Setting up monitoring sounds simple — pick a tool, enter your URL, done. But monitoring configured carelessly is almost as useless as no monitoring at all. You'll get false alarms at 3 AM, miss real failures, and eventually stop trusting your alerts. This guide walks through setting up monitoring properly — deciding what to monitor, configuring it correctly, setting up meaningful alerts, and creating a status page.

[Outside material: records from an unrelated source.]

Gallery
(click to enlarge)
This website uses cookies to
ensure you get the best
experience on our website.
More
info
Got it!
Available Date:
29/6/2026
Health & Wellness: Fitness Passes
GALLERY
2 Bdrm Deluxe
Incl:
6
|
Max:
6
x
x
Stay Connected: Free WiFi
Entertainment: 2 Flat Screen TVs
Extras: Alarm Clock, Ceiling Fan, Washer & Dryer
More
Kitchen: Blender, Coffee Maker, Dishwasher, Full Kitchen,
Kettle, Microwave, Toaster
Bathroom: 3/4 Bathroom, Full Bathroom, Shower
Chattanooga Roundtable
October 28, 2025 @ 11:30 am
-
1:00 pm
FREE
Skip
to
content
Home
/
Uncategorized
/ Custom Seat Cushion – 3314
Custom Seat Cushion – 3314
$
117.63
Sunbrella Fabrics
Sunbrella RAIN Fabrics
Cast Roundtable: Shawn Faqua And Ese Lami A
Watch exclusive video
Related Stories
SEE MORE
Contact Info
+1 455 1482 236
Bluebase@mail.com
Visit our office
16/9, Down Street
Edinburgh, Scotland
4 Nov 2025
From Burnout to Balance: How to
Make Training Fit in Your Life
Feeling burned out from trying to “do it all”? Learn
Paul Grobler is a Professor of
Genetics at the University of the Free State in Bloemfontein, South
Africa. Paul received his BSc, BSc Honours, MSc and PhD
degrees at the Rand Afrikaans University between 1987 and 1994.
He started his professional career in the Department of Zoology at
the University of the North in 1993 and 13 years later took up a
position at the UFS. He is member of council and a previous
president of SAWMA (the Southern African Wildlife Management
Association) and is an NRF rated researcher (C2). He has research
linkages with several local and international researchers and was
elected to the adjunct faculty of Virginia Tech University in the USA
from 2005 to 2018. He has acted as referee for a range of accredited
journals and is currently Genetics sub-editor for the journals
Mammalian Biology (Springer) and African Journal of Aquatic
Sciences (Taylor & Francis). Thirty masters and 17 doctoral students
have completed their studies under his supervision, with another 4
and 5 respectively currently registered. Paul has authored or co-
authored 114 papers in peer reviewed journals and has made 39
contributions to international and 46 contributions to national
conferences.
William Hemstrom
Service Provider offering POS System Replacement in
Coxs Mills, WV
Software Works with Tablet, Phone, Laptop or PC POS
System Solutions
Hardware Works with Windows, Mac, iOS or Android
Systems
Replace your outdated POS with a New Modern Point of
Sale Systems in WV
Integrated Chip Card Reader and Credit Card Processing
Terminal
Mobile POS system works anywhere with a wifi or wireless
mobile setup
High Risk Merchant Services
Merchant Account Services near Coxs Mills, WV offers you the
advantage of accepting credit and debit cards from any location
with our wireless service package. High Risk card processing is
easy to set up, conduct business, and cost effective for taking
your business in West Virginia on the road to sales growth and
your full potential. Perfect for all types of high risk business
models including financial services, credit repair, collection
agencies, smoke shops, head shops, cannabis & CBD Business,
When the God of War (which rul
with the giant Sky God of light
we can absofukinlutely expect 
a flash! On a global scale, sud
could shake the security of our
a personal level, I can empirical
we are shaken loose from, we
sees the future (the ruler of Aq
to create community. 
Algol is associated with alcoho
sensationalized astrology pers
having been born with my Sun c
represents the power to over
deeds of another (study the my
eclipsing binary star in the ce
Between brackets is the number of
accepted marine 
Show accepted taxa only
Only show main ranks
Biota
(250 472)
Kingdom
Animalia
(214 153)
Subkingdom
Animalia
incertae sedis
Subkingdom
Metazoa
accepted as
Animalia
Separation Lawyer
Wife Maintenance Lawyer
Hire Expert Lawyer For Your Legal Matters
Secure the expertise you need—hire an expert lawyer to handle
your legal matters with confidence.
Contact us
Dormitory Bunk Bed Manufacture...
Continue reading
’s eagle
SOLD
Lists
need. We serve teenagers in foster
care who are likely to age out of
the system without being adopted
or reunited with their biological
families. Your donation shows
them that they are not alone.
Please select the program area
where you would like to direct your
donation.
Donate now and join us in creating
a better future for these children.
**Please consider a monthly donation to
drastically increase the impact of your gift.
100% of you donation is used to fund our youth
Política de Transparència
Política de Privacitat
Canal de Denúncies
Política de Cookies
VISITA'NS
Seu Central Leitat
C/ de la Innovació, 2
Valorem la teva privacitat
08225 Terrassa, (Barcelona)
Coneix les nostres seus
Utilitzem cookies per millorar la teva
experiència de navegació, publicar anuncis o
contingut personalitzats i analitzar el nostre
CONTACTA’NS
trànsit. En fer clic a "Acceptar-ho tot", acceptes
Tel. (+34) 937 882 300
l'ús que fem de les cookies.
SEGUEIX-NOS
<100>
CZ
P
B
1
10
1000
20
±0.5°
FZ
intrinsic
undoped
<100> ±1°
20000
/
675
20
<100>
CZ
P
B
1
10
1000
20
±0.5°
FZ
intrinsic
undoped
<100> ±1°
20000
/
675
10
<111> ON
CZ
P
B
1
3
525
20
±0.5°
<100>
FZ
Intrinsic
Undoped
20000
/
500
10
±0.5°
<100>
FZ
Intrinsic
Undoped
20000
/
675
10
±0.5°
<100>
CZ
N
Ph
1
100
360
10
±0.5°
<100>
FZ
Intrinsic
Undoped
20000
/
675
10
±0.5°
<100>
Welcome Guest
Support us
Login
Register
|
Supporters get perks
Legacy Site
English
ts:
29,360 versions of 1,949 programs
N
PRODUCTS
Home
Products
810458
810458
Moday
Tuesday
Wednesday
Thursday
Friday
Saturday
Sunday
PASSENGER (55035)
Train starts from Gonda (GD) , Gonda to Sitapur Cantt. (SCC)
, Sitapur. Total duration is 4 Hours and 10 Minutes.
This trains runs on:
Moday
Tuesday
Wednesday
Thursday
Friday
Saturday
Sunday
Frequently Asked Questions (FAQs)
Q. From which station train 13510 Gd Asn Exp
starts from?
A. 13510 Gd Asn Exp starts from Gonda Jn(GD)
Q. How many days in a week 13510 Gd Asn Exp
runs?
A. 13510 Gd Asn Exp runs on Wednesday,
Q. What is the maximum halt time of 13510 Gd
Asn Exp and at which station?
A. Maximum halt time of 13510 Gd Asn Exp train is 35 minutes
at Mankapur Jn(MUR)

Step 1: Decide What to Monitor
Before configuring anything, map out what matters. For a typical web application:
Critical paths (must monitor):
- Homepage / landing page
- Login / authentication endpoint
- Core product functionality (checkout, search, main dashboard)
- Payment processing API
- Primary API endpoints your customers rely on
Important but not critical (should monitor):
- Admin dashboard
- API documentation
- Email/webhook delivery
- Background job health
Nice to have (optional):
- Marketing pages
- Secondary APIs
- Analytics endpoints
Prioritize critical paths first. It's better to monitor 5 things well than 50 things poorly.
# Monitoring priority list example
critical:
- url: "https://app.example.com"
name: "Main Application"
interval: 60s
- url: "https://api.example.com/health"
name: "API Health"
interval: 60s
- url: "https://api.example.com/auth/login"
name: "Authentication"
method: POST
interval: 60s
- url: "https://api.example.com/checkout"
name: "Checkout API"
method: POST
interval: 60s
important:
- url: "https://app.example.com/dashboard"
name: "Dashboard"
interval: 3min
- url: "https://api.example.com/users"
name: "Users API"
interval: 5min
Step 2: Configure Your First Monitor
Let's start with the most common case — an HTTP/HTTPS monitor:
Basic HTTP Monitor Setup
In AzMonitor, create your first monitor:
- Click Add Monitor
- Select HTTP/HTTPS
- Configure:
name: "Main Website"
url: "https://example.com"
method: GET
interval: 60 # Check every minute
timeout: 30000 # 30 second timeout
Add Response Assertions
Don't just check that the server responds — verify it responds correctly:
assertions:
# Must return 200 OK
- type: status_code
operator: equals
value: 200
# Must respond within 3 seconds
- type: response_time
operator: less_than
value: 3000
# Must contain expected content (catches broken deploys)
- type: response_body
operator: contains
value: "Example Company"
The content assertion is particularly valuable — it catches scenarios where your server returns 200 but with an error page or completely wrong content.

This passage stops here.